Rabu 13 May 2020 16:31 WIB

Pertamina Harus Siap Hadapi New Normal Usai Pandemi

Pertamina melakukan berbagai mitigasi risiko dampak pandemi

Rep: Intan Pratiwi/ Red: Nidia Zuraya
Direktur Utama Pertamina Nicke Widyawati (kanan) bersama Direktur Pengolahan Budi Santoso Syarif (tengah), dan Direktur Perencanaan Investasi dan Manajemen Risiko Pertamina Heru Setiawan (kiri) memberikan keterangan pers seusai kontrak pelaksanaan rancangan kontruksi atau Engineering, Procurement, and Contruction (EPC) ruang lingkup Kilang Balikpapan yang meliputi Inside Battery Limit (IBL) maupun Outside Battery Limit (OBL), di Kantor Pusat Pertamina, Jakarta, Senin (10/12/2018).
Foto: Antara/Aprillio Akbar
Direktur Utama Pertamina Nicke Widyawati (kanan) bersama Direktur Pengolahan Budi Santoso Syarif (tengah), dan Direktur Perencanaan Investasi dan Manajemen Risiko Pertamina Heru Setiawan (kiri) memberikan keterangan pers seusai kontrak pelaksanaan rancangan kontruksi atau Engineering, Procurement, and Contruction (EPC) ruang lingkup Kilang Balikpapan yang meliputi Inside Battery Limit (IBL) maupun Outside Battery Limit (OBL), di Kantor Pusat Pertamina, Jakarta, Senin (10/12/2018).

REPUBLIKA.CO.ID, JAKARTA -- Ditengah dampak pandemi dan merosotnya harga minyak dunia membuat PT Pertamina (Persero) perlu melakukan berbagai mitigasi risiko dan bersiap menghadapi perubahan ekonomi. Direktur Perencanaan Investasi dan Manajemen Risiko Pertamina Heru Setiawan menilai pandemi Covid-19 saat ini sudah menjadi disruption, baik bagi entitas bisnis seperti Pertamina maupun secara global.
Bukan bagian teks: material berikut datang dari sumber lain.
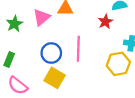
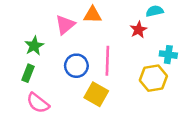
green star: (15, 24) -> (34, 46), moved
yellow square: (55, 78) -> (96, 94), moved

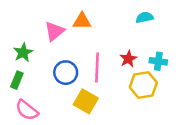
red star: (138, 30) -> (128, 59), moved

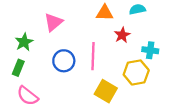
orange triangle: (82, 21) -> (105, 13), moved
red star: (128, 59) -> (122, 35), moved
yellow square: (86, 101) -> (106, 91), moved

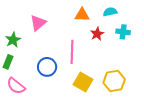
cyan cross: (150, 50) -> (123, 32), moved
blue circle: (64, 61) -> (47, 67), moved
yellow hexagon: (136, 72) -> (114, 81), moved

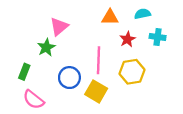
green star: (13, 40) -> (46, 47), moved
yellow hexagon: (114, 81) -> (132, 72), moved
yellow square: (83, 82) -> (96, 91), moved

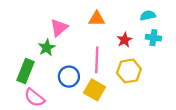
cyan semicircle: (142, 14) -> (148, 15), moved
orange triangle: (110, 17) -> (97, 19), moved
green rectangle: (24, 72) -> (26, 71), size x1.5

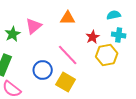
green star: (47, 48) -> (13, 34), moved
pink line: (97, 60) -> (68, 55), turned -45
yellow hexagon: (129, 71) -> (107, 55), moved

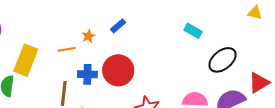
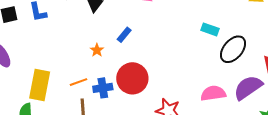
cyan rectangle: (193, 31) -> (210, 29), moved
orange line: (67, 49) -> (79, 82), moved

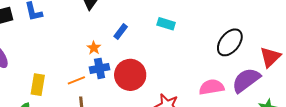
cyan rectangle: (210, 29) -> (166, 24), moved
yellow rectangle: (40, 85) -> (38, 85), size x0.7
blue cross: (103, 88) -> (100, 68), moved

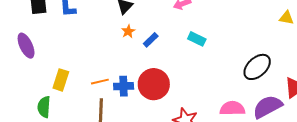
orange star: (94, 48) -> (128, 31), moved
blue cross: (100, 68) -> (124, 86), moved

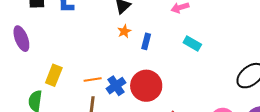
blue rectangle: (151, 40) -> (146, 41), turned -35
blue cross: (124, 86) -> (116, 86), turned -36

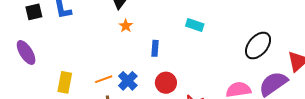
blue rectangle: (146, 41) -> (155, 48), moved
red circle: (146, 86) -> (166, 83), moved, size x0.7

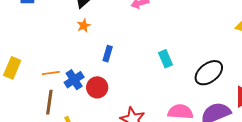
cyan rectangle: (195, 25) -> (165, 59), moved, turned 36
red circle: (166, 83) -> (97, 87), moved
Oleh karena itu, Heru mengajak semua jajaran manajemen Pertamina Group untuk merespon disruption ini dengan baik melalui rencana kerja yang komprehensif mengikuti dinamika bisnis saat ini. 

Baca Juga

Bahkan Heru mengungkapkan, ada beberapa ahli memprediksi, kondisi dunia dalam berbagai aspek tidak mungkin kembali lagi ke zaman sebelum pandemi. “Inilah yang harus kita mitigasi segera. Apalagi saat ini Pertamina dan Pemerintah memiliki banyak program kerja yang saling bersinggungan, seperti subsidi, financing, proyek-proyek dan kegiatan operasional untuk memenuhi kebutuhan energi nasional sehingga kita perlu koordinasi yang baik, baik dari sisi  perencanaan maupun pelaksanaan di lapangan,” ujarnya, Rabu (13/5).

Staff Ahli Menteri PPN Bidang Sinergi Ekonomi dan Pembiayaan Kementerian Perencanaan Pembangunan Nasional (Bappenas) Amalia Adininggar Widyasanti yang menjadi salah satu pembicara dalam acara tersebut mendukung pernyataan Heru Setiawan. Menurutnya, dunia akan menuju ke arah new normal.

"Jika virus sudah mulai hilang atau mereda, dunia tidak akan kembali kepada kondisi normal sebelum pandemi karena manusia akan bekerja, belajar dengan pola baru," jelasnya.

Hal ini dibuktikan dengan meluasnya dampak pandemi secara global. “Pandemi Covid-19 telah membuat 213 negara mengalami kontraksi. IMF memperkirakan, tahun ini ekonomi global tumbuh minus 3 persen, namun ekonomi Indonesia diperkirakan masih tumbuh 0,5 persen,” ungkapnya.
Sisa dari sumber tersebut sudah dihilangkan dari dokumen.